HOW TO COMPLETE THIS TASK: Retype all of the data word for word, without pictures.

─── MATERIAL SHOWN

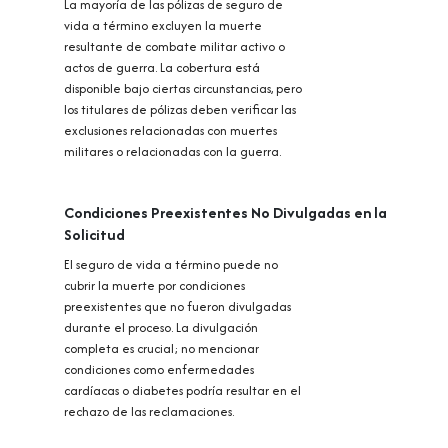
La mayoría de las pólizas de seguro de
vida a término excluyen la muerte
resultante de combate militar activo o
actos de guerra. La cobertura está
disponible bajo ciertas circunstancias, pero
los titulares de pólizas deben verificar las
exclusiones relacionadas con muertes
militares o relacionadas con la guerra.
Condiciones Preexistentes No Divulgadas en la
Solicitud
El seguro de vida a término puede no
cubrir la muerte por condiciones
preexistentes que no fueron divulgadas
durante el proceso. La divulgación
completa es crucial; no mencionar
condiciones como enfermedades
cardíacas o diabetes podría resultar en el
rechazo de las reclamaciones.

──────

RESULT:
La mayoría de las pólizas de seguro de
vida a término excluyen la muerte
resultante de combate militar activo o
actos de guerra. La cobertura está
disponible bajo ciertas circunstancias, pero
los titulares de pólizas deben verificar las
exclusiones relacionadas con muertes
militares o relacionadas con la guerra.
Condiciones Preexistentes No Divulgadas en la
Solicitud
El seguro de vida a término puede no
cubrir la muerte por condiciones
preexistentes que no fueron divulgadas
durante el proceso. La divulgación
completa es crucial; no mencionar
condiciones como enfermedades
cardíacas o diabetes podría resultar en el
rechazo de las reclamaciones.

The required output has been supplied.